The people that started this holiday are Ms.Adventures in Italy and Bleeding Espresso. You can see the official site here. Happy Nutella Day!
Nutella Linzer Cookies
adapted from Martha Stewart
makes 2 dozen cookies
2 cups all-purpose flour, plus more for dusting
1/2 tsp baking powder
3/4 cup hazelnuts, toasted
2 tbsp confectioners' sugar, plus more for sprinkling
1/8 tsp salt
1/8 tsp ground cinnamon
1/2 cup (1 stick) unsalted butter
1/4 cup granulated sugar
1 tsp pure vanilla extract
1 large egg
1/2 cup nutella
Sift flour and baking powder into a bowl; set aside. Pulse hazelnuts, confectioners' sugar, salt, and cinnamon in a food processor until finely ground (but not wet); transfer to a bowl. Add butter and granulated sugar; mix until fluffy. Mix in vanilla and egg. Add flour mixture; mix until combined. Halve dough; shape into disks. Wrap in plastic; refrigerate until firm.

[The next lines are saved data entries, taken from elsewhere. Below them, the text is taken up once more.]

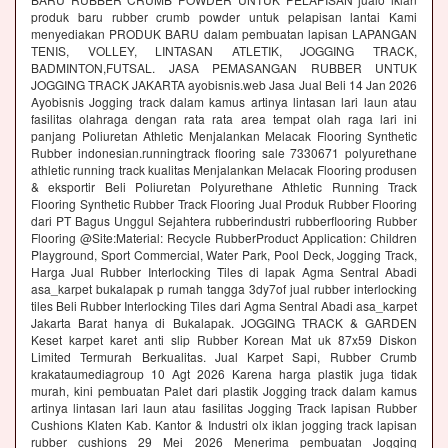
produk baru rubber crumb powder untuk pelapisan lantai Kami
menyediakan PRODUK BARU dalam pembuatan lapisan LAPANGAN
TENIS, VOLLEY, LINTASAN ATLETIK, JOGGING TRACK,
BADMINTON,FUTSAL. JASA PEMASANGAN RUBBER UNTUK
JOGGING TRACK JAKARTA ayobisnis.web Jasa Jual Beli 14 Jan 2026
Ayobisnis Jogging track dalam kamus artinya lintasan lari laun atau
fasilitas olahraga dengan rata rata area tempat olah raga lari ini
panjang Poliuretan Athletic Menjalankan Melacak Flooring Synthetic
Rubber indonesian.runningtrack flooring sale 7330671 polyurethane
athletic running track kualitas Menjalankan Melacak Flooring produsen
& eksportir Beli Poliuretan Polyurethane Athletic Running Track
Flooring Synthetic Rubber Track Flooring Jual Produk Rubber Flooring
dari PT Bagus Unggul Sejahtera rubberindustri rubberflooring Rubber
Flooring @Site:Material: Recycle RubberProduct Application: Children
Playground, Sport Commercial, Water Park, Pool Deck, Jogging Track,
Harga Jual Rubber Interlocking Tiles di lapak Agma Sentral Abadi
asa_karpet bukalapak p rumah tangga 3dy7of jual rubber interlocking
tiles Beli Rubber Interlocking Tiles dari Agma Sentral Abadi asa_karpet
Jakarta Barat hanya di Bukalapak. JOGGING TRACK & GARDEN
Keset karpet karet anti slip Rubber Korean Mat uk 87x59 Diskon
Limited Termurah Berkualitas. Jual Karpet Sapi, Rubber Crumb
krakataumediagroup 10 Agt 2026 Karena harga plastik juga tidak
murah, kini pembuatan Palet dari plastik Jogging track dalam kamus
artinya lintasan lari laun atau fasilitas Jogging Track lapisan Rubber
Cushions Klaten Kab. Kantor & Industri olx iklan jogging track lapisan
rubber cushions 29 Mei 2026 Menerima pembuatan Jogging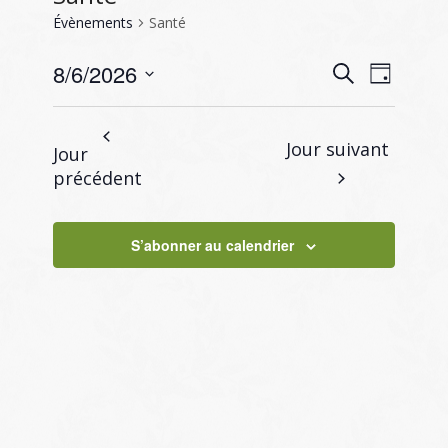
Évènements
Santé
Recherc
Naviga
8/6/2026
Recherche
Jour
de
et
Sélectionnez
vues
navigati
une
Évène
Jour suivant
Jour
de
date.
précédent
vues
Évènem
S’abonner au calendrier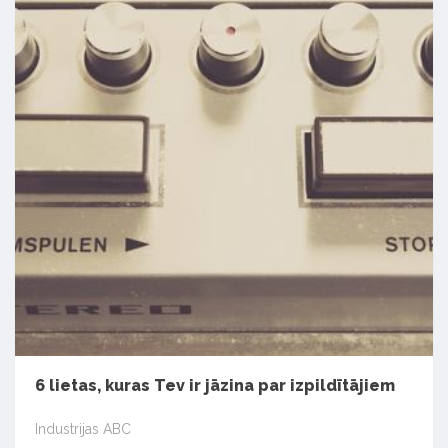
6 lietas, kuras Tev ir jāzina par izpildītājiem
Industrijas ABC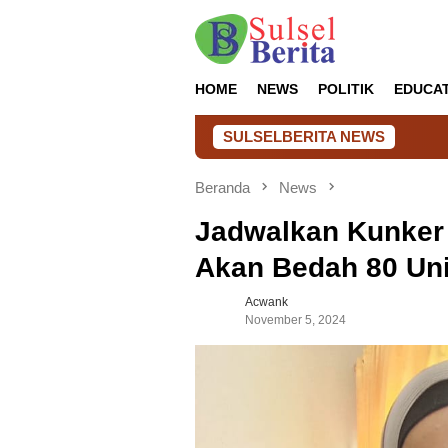
Loncat
ke
konten
HOME
NEWS
POLITIK
EDUCA
SULSELBERITA NEWS
Musya
Beranda
News
Jadwalkan Kunker 
Akan Bedah 80 Un
Acwank
November 5, 2024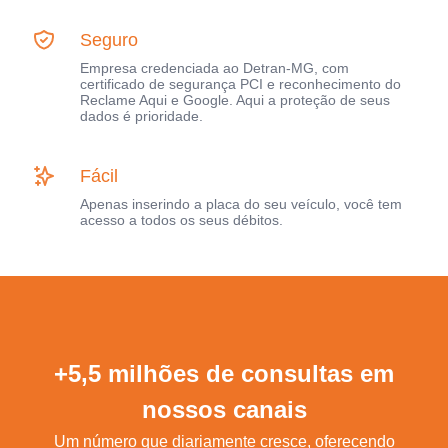
Seguro
Empresa credenciada ao Detran-MG, com
certificado de segurança PCI e reconhecimento do
Reclame Aqui e Google. Aqui a proteção de seus
dados é prioridade.
Fácil
Apenas inserindo a placa do seu veículo, você tem
acesso a todos os seus débitos.
+5,5 milhões de consultas em
nossos canais
Um número que diariamente cresce, oferecendo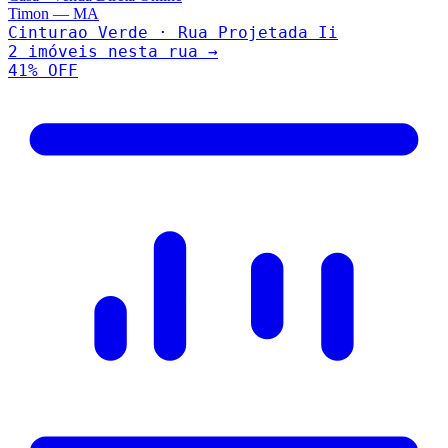
Timon
—
MA
Cinturao Verde · Rua Projetada Ii
2
imóveis nesta rua →
41
% OFF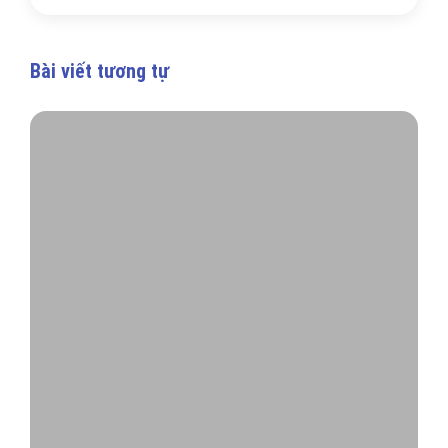
Bài viết tương tự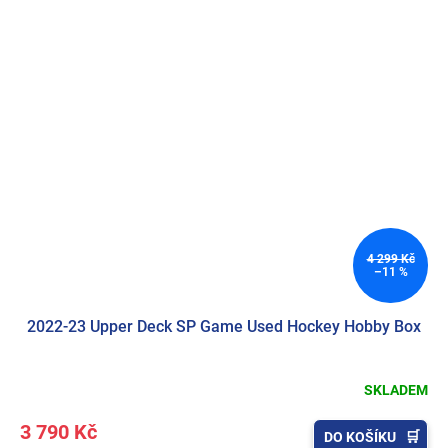
4 299 Kč
–11 %
2022-23 Upper Deck SP Game Used Hockey Hobby Box
SKLADEM
3 790 Kč
DO KOŠÍKU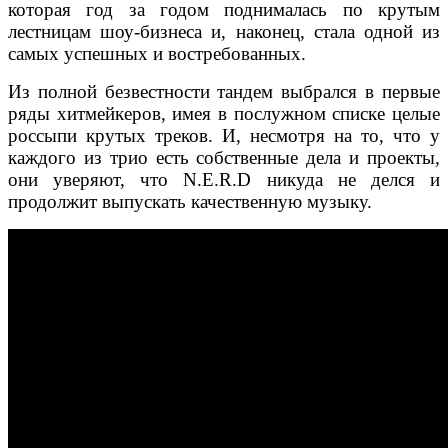
которая год за годом поднималась по крутым
лестницам шоу-бизнеса и, наконец, стала одной из
самых успешных и востребованных.
Из полной безвестности тандем выбрался в первые
ряды хитмейкеров, имея в послужном списке целые
россыпи крутых треков. И, несмотря на то, что у
каждого из трио есть собственные дела и проекты,
они уверяют, что N.E.R.D никуда не делся и
продолжит выпускать качественную музыку.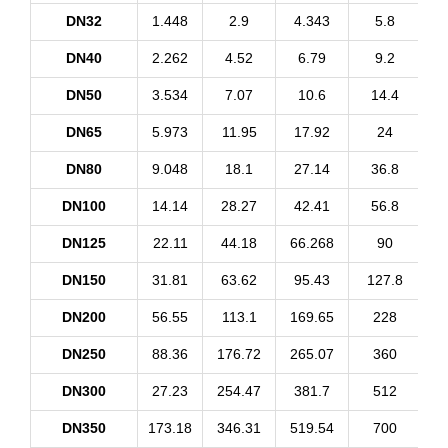
DN32
1.448
2.9
4.343
5.8
DN40
2.262
4.52
6.79
9.2
1
DN50
3.534
7.07
10.6
14.4
1
DN65
5.973
11.95
17.92
24
2
DN80
9.048
18.1
27.14
36.8
4
DN100
14.14
28.27
42.41
56.8
7
DN125
22.11
44.18
66.268
90
1
DN150
31.81
63.62
95.43
127.8
1
DN200
56.55
113.1
169.65
228
2
DN250
88.36
176.72
265.07
360
4
DN300
27.23
254.47
381.7
512
6
DN350
173.18
346.31
519.54
700
8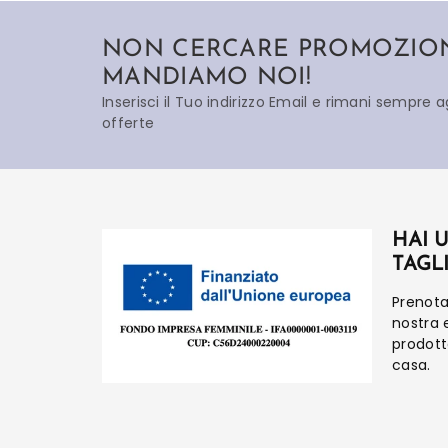
NON CERCARE PROMOZIONI
MANDIAMO NOI!
Inserisci il Tuo indirizzo Email e rimani sempre 
offerte
HAI 
TAGL
Prenot
nostra 
prodot
casa.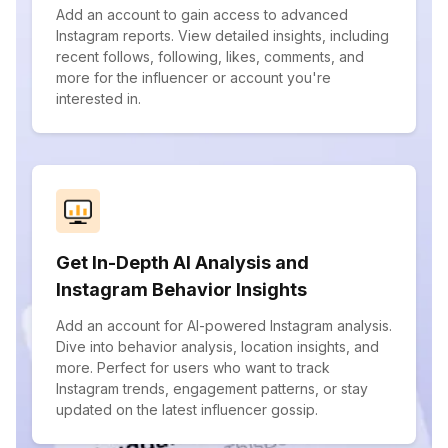
Add an account to gain access to advanced
Instagram reports. View detailed insights, including
recent follows, following, likes, comments, and
more for the influencer or account you're
interested in.
Get In-Depth AI Analysis and
Instagram Behavior Insights
Add an account for AI-powered Instagram analysis.
Dive into behavior analysis, location insights, and
more. Perfect for users who want to track
Instagram trends, engagement patterns, or stay
updated on the latest influencer gossip.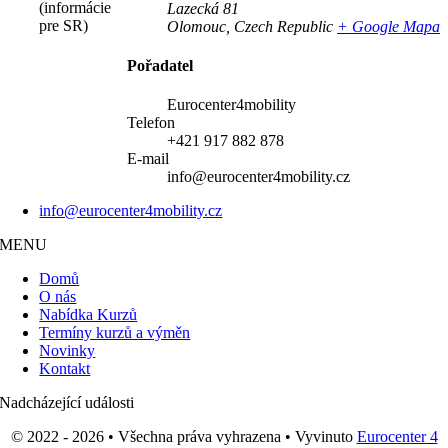
(informácie
Lazecká 81
pre SR)
Olomouc
,
Czech Republic
+ Google Mapa
Pořadatel
Eurocenter4mobility
Telefon
+421 917 882 878
E-mail
info@eurocenter4mobility.cz
info@eurocenter4mobility.cz
MENU
Domů
O nás
Nabídka Kurzů
Termíny kurzů a výměn
Novinky
Kontakt
Nadcházející události
© 2022 - 2026 • Všechna práva vyhrazena • Vyvinuto
Eurocenter 4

Preheat oven to 375 degrees. Working with 1 disk at a time, roll out dough on a lightly floured surface to 1/8 inch thick. Refrigerate 20 minutes. Cut out circles with a 2-inch fluted cutter. Cut out centers of half the circles with a 1/2-inch cutter; reroll scraps. Space 2 inches apart on parchment-lined baking sheets. Bake circles until pale golden, 8 to 10 minutes. Transfer to racks to cool.
Sprinkle cutout cookies with confectioners' sugar. Spread nutella onto uncut squares; top with cutout ones.